Robinson relished confrontation, not dialogue. In his book High Noon in Southern Africa, former Assistant Secretary of State Chester A Crocker opined that Robinson “wanted attention and confrontation, not communication”. With the Rev Leon Sullivan, Robinson pressured US companies and pension funds to divest from companies operating in South Africa. 

Like Arthur Ashe, Robinson was born in Richmond, Virginia, a city known for its tobacco, Confederate monuments, segregation and Jim Crow laws. His brother Max became the first black journalist to host a major US news programme. Ambition was not a stranger to the Robinson household.

Robinson attended a historic black university and gained admission into Harvard Law School where he met his first white classmate. Unlike his Harvard Law classmates, Robinson eschewed the world of corporate law and became a public interest lawyer in Boston before joining the staff of two legendary black Congressmen, Charles Diggs and William Clay — founders of the now powerful Congressional Black Caucus.  

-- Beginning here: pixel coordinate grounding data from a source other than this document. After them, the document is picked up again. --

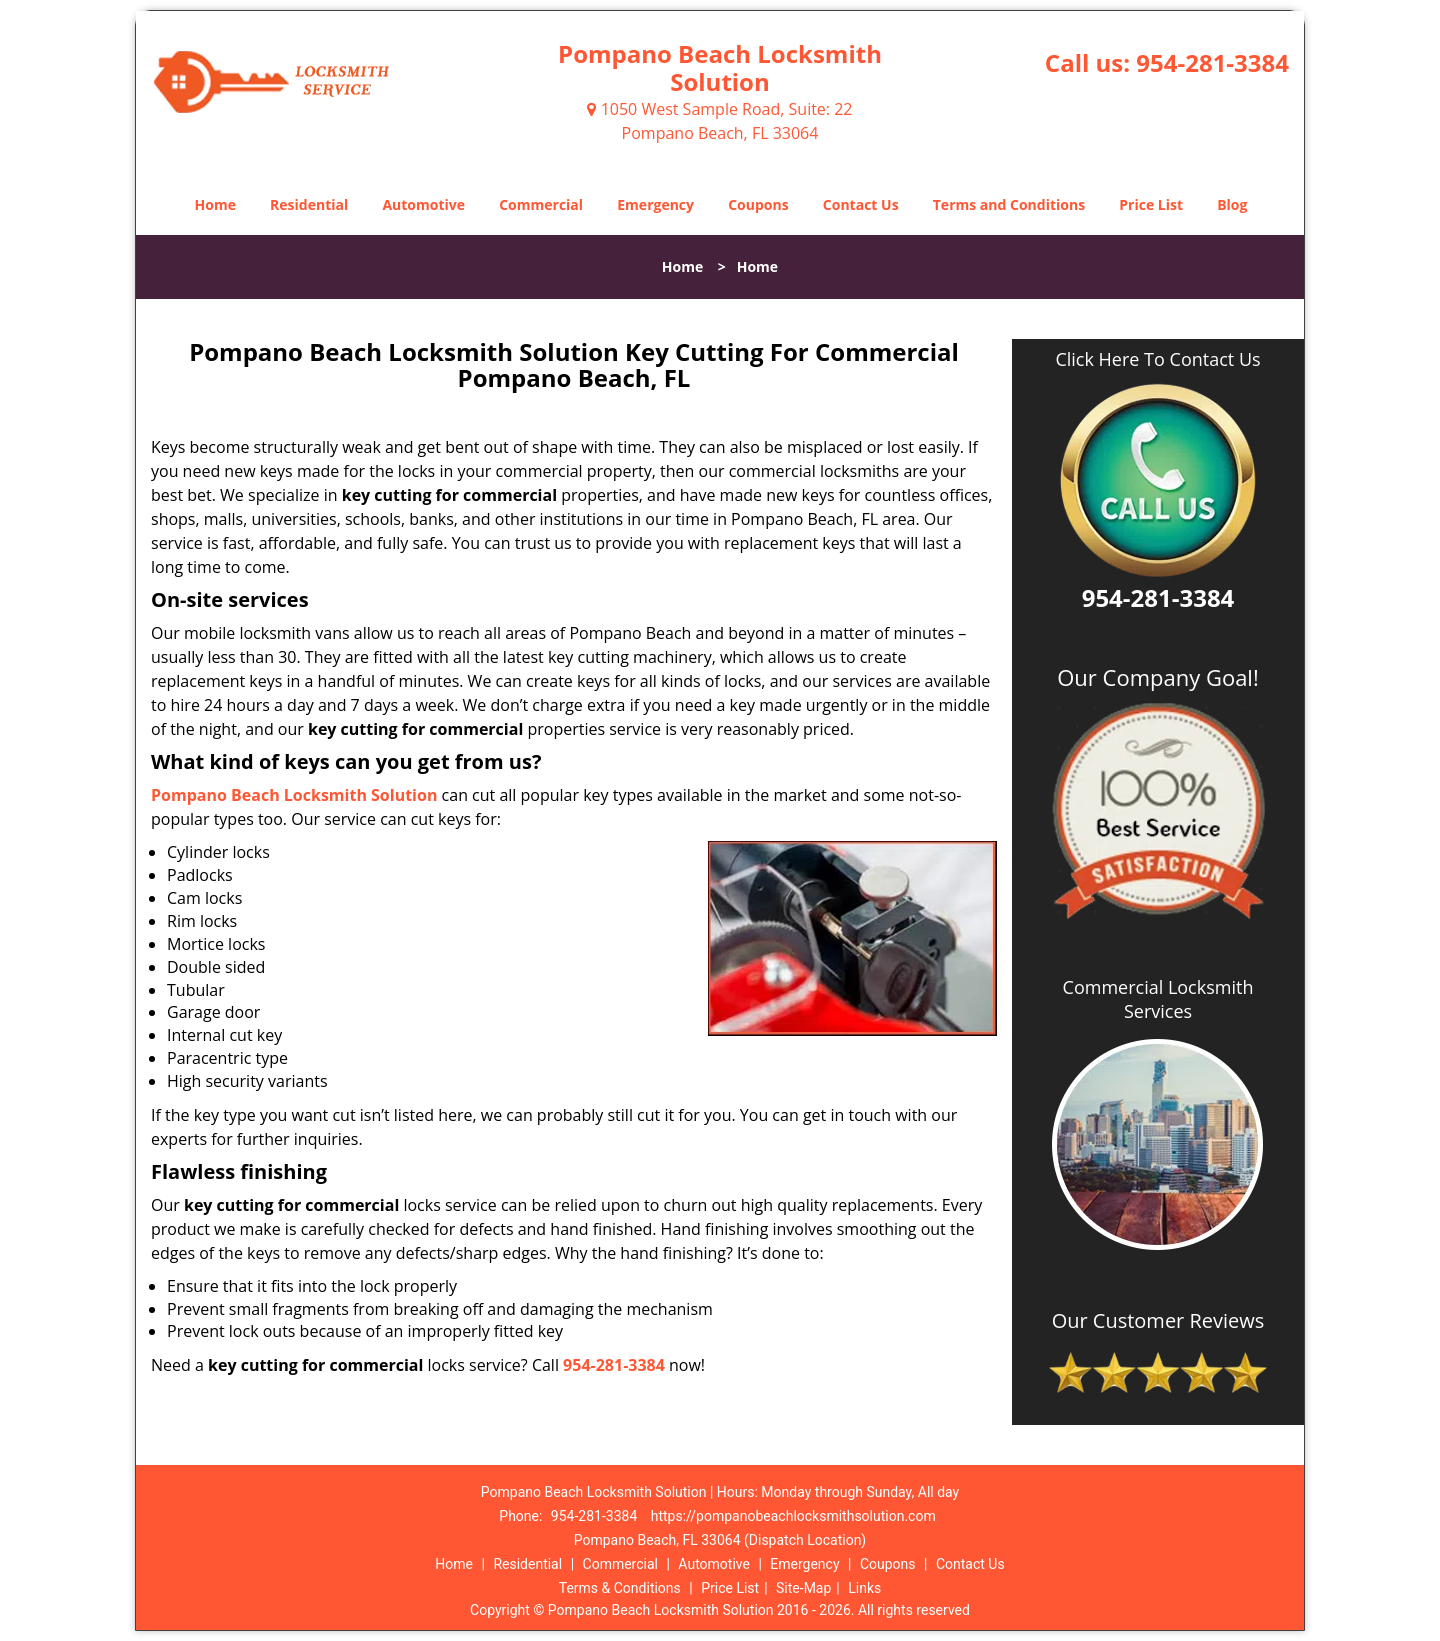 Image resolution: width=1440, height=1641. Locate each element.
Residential (309, 204)
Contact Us (861, 204)
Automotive (423, 204)
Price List (1151, 204)
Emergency (655, 204)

However, it was at the gates of the South African embassy that Robinson will always be remembered. Charlie Rangel, a former chairperson of the Congressional Black Caucus and a driving force behind the passage of the Africa Growth and Opportunity Act, said in the Washington Post, “If I had to identify one person [in the United States] responsible for ending apartheid, it would be Randall.” 

Faded from spotlight

While the sanctions imposed by the CAAA and the shaming of South Africa in global cultural and sports arenas had a significant impact on South Africa’s pivot from oppression to democracy, one never got the impression that they were as consequential when viewed from a South African lens.

After all, being taken away in a paddy wagon with celebrities and before throngs of media in a show arrest on Embassy Row did not equate with massive oppression at home or with years in prison or decades in exile.

Upon the release of Nelson Mandela from prison in 1990, TransAfrica and Robinson quickly faded from the spotlight. South Africa moved quickly, if unevenly, toward its first democratic election in 1994.

I always got the impression that Robinson felt that he and TransAfrica should have had a louder voice in South Africa’s new political order, but other than a few symbolic pats on the back, their efforts were largely relegated to the category of “doing the right thing is its own reward”. His relations with Mandela were reported to be cool, at best.  

TransAfrica never found another “gig” that could galvanise its celebrity supporters. Funding quickly dried up and the organisation folded — perhaps too wedded to the visage of Robinson and the opprobrium directed toward a defanged racist regime.

Perhaps owing to his fading from the spotlight and the enduring challenges that continue to confront black activists, Robinson emigrated to St Kitts in 2003 with his wife and memories of an impactful life. DM

Tony Carroll is the director of Acorus Capital and adjunct professor in the African Studies programme at Johns Hopkins University.